Soğanlar genellikle salatalarda ve grip ve soğuk algınlığı için bir halk ilacı olarak kullanılır. En yaygın kullanılanları yeşil, soğan, pırasadır. Genel olarak, soğan ailesi birkaç tür içerir. Ve faydalı özellikleri eski zamanlardan beri insanlar tarafından bilinmektedir.
Her şeyden önce, soğan güçlü bir doğal antibiyotiktir. Ve bu özellik özellikle soğuk algınlığı ve bulaşıcı hastalıkların daha sık görüldüğü kış aylarında önemlidir. ARVI ile burun akıntısı, baş ağrısı, soğan sadece dahili olarak tüketilmez, aynı zamanda kesilip solunur.
Ayrıca soğan genel halsizlik, hipertansiyon, romatizma, diyabet, gastrit ve hemoroid için kullanılır. Erkekler için prostat kanserinin önlenmesinde faydalıdır. Haricen siğilleri yok etmek, nasırları ve sivrisinek ısırıklarını iyileştirmek, dermatiti tedavi etmek ve saç dökülmesini önlemek için kullanılır. Bazen soğan suyu nevrasteni ve uykusuzlukla başa çıkmaya yardımcı olur.

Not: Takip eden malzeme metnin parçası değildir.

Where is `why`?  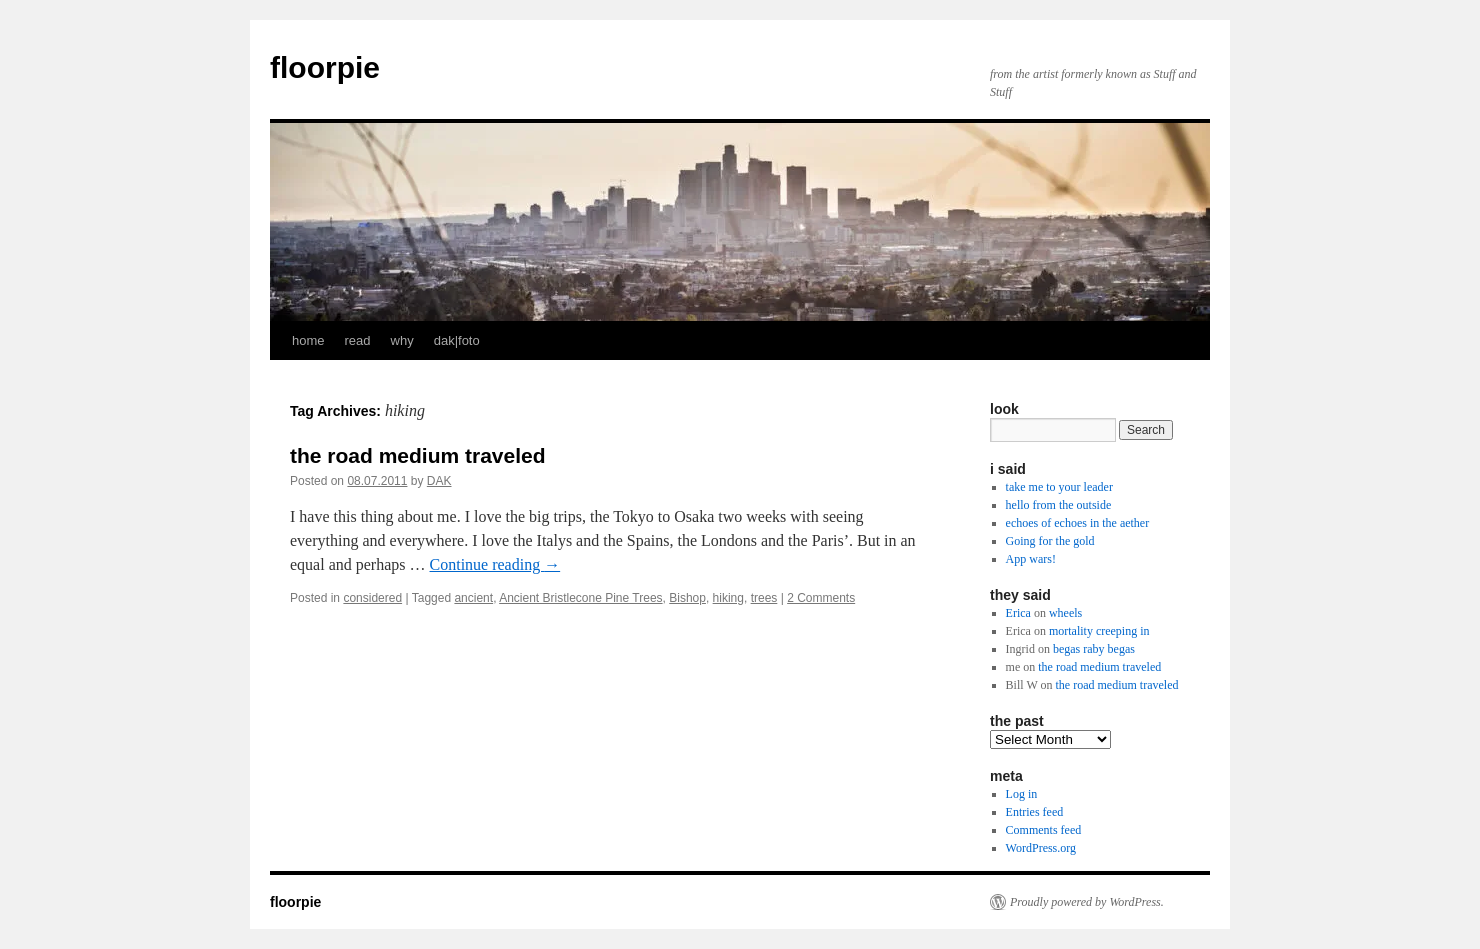
why is located at coordinates (402, 340).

Soğanların tüm bu durumlarda etkinliği, faydalı özelliklerinden kaynaklanmaktadır. Kanı temizleyebilir, sindirimi uyarabilir ve metabolizmayı aktive edebilir. Uçucu yağlar, A, B ve C vitaminleri, flavonoidler ve eser elementler içerir: demir, kalsiyum, magnezyum, fosfor, kükürt. Kokuyu bu kadar keskin yapan kükürttür.
Yeşil soğan, soğandan daha fazla vitamin içerir, bu nedenle özellikle bahar beriberi sırasında faydalıdır. A vitamininin oluştuğu çok sayıda C vitamini, B grubu ve karoten içerir. Yeşil soğan ayrıca antibakteriyel özelliklere sahiptir, bu nedenle ARVI'nın önlenmesine yardımcı olur. Ve yeşil klorofil, kan için ve vücut hücrelerini genç tutmak için çok faydalıdır.

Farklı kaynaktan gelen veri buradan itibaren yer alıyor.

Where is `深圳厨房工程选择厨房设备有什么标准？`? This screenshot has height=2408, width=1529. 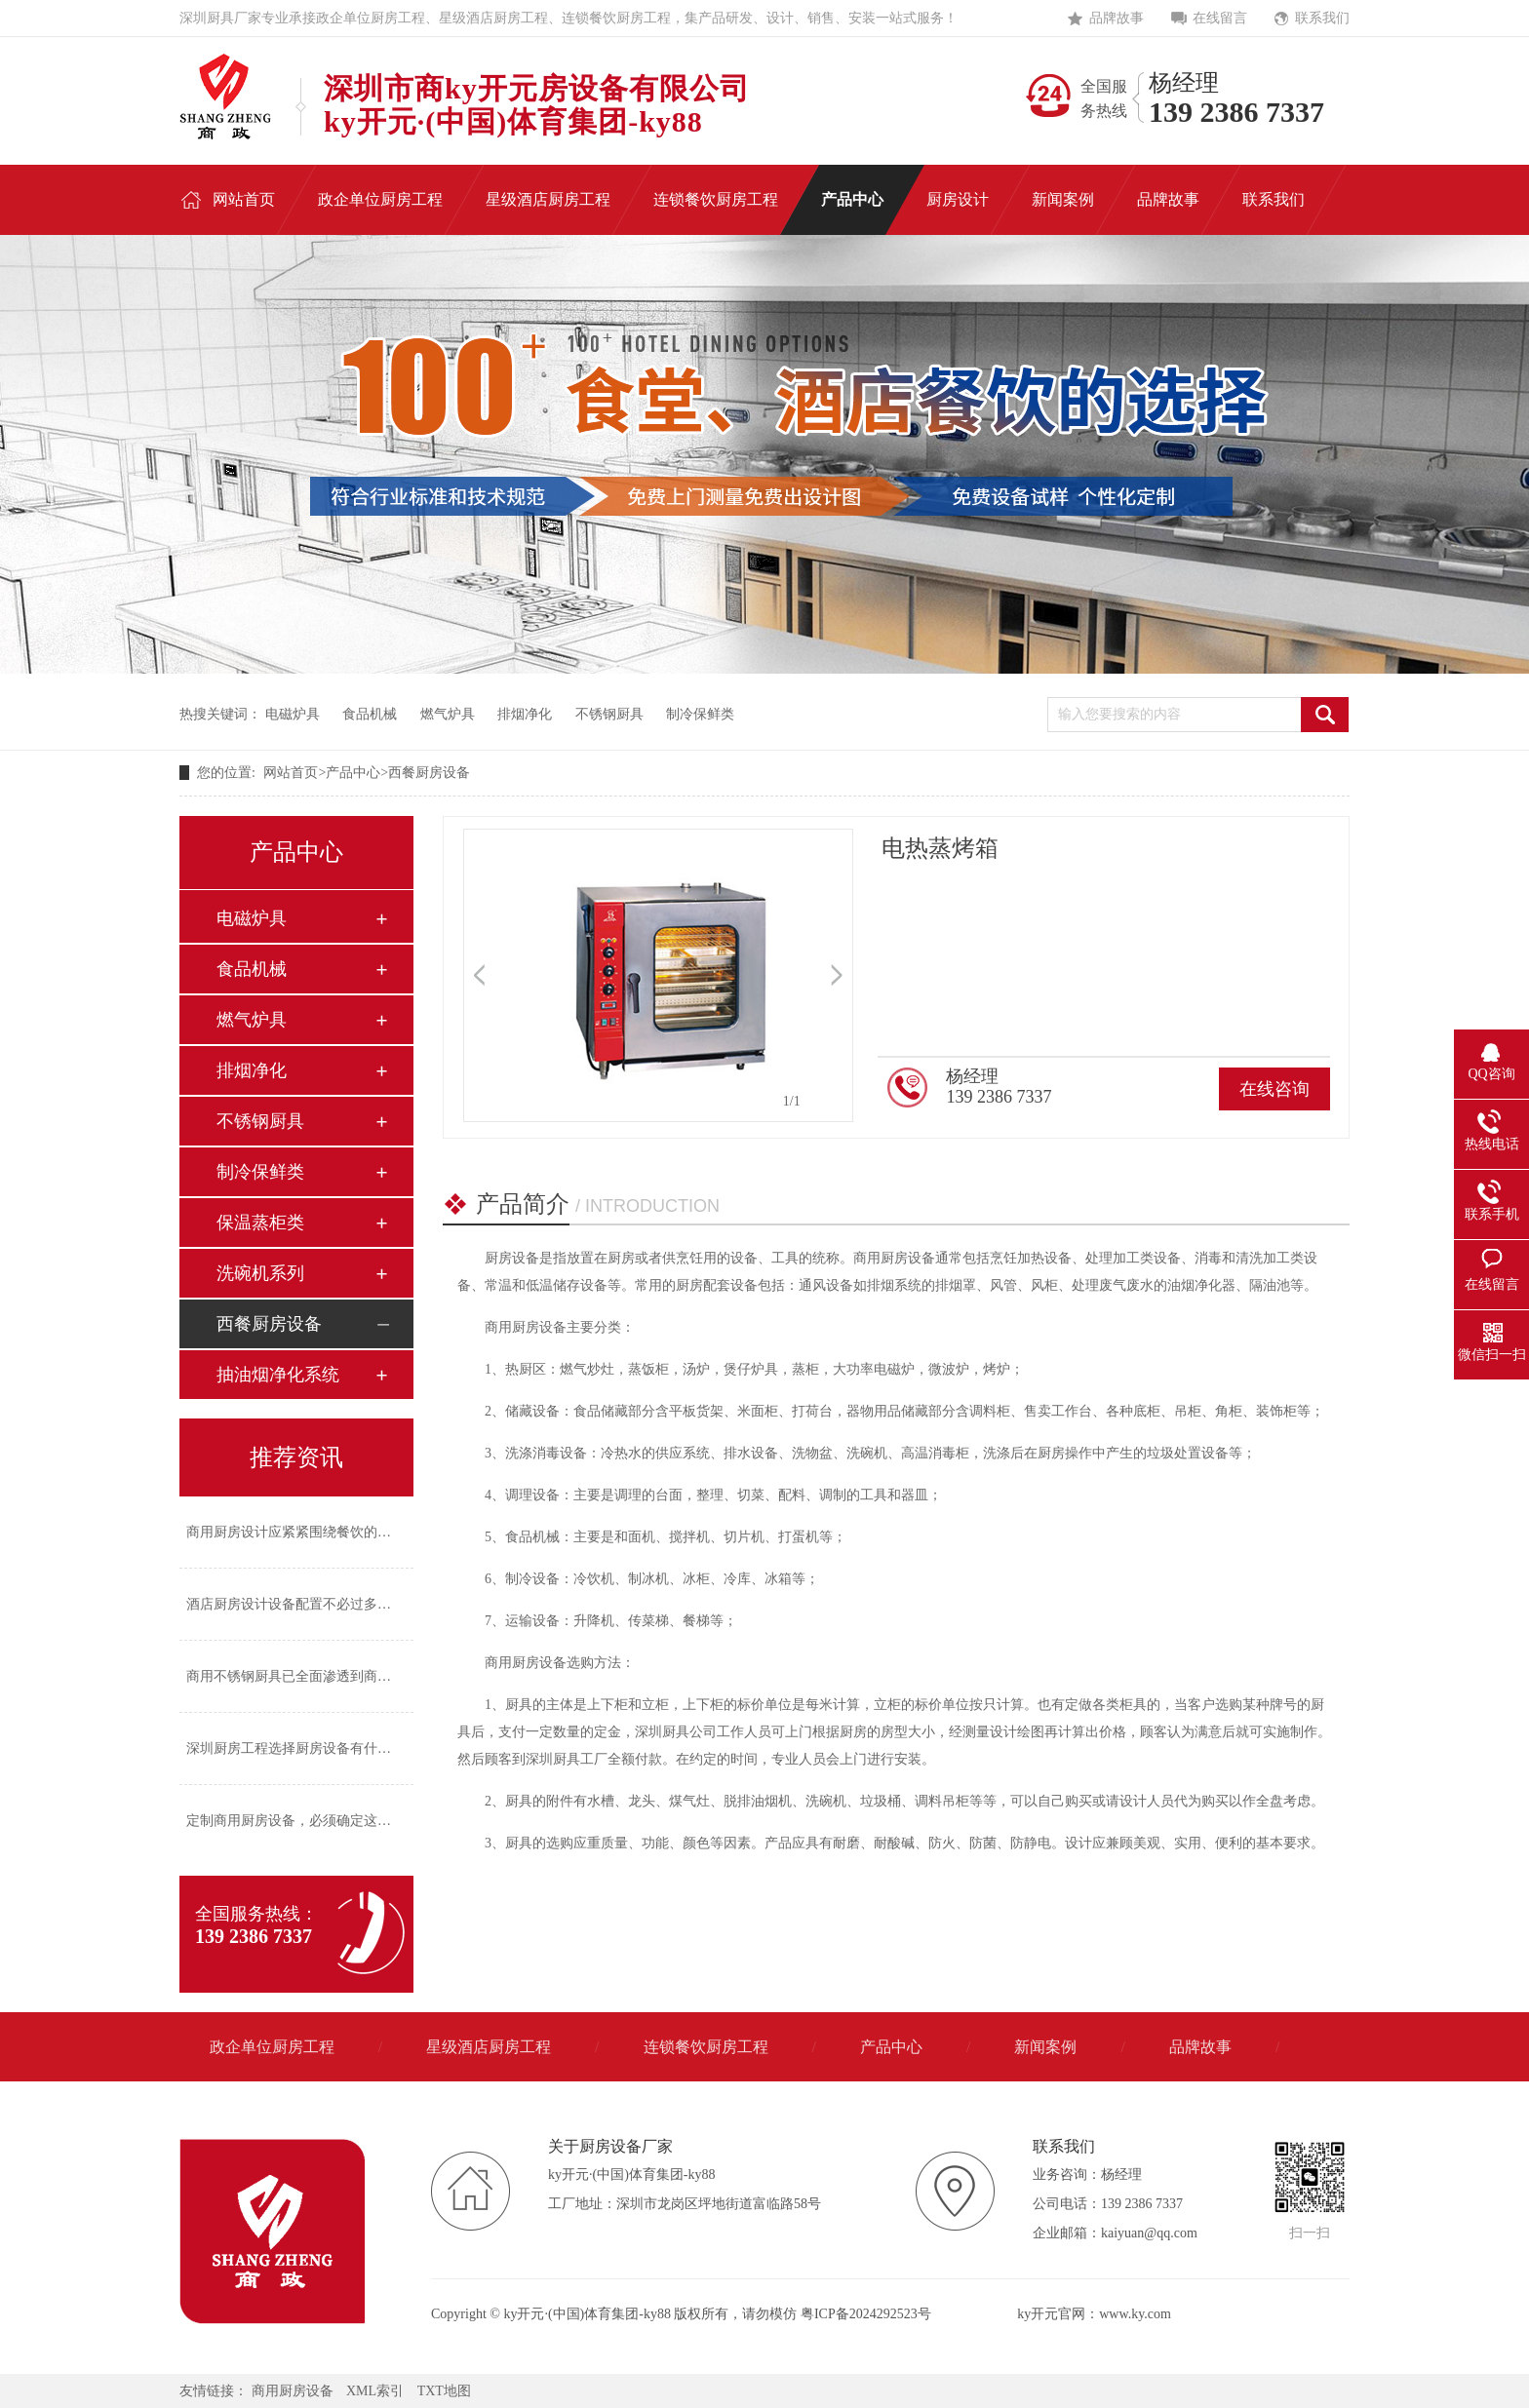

Pırasa, soğandan daha hassas ve hoş bir tat ve aromada farklılık gösterir. Ayrıca B ve C vitaminleri açısından da zengindir. Tuz içeriği idrar söktürücü özelliklerinden sorumludur.
Diğer birçok yiyecek gibi, soğanların da kontrendikasyonları vardır. Bir ataktan kaçınmak için astımlılar için, hipertansif hastalar için kan basıncında bir sıçramaya neden olmamak için kullanılması tavsiye edilmez. Soğanı aşırı kullanmayın, çünkü sindirim organlarını tahriş edebilir, mide suyunun asitliğini artırabilir ve kalbin çalışmasını olumsuz etkileyebilir.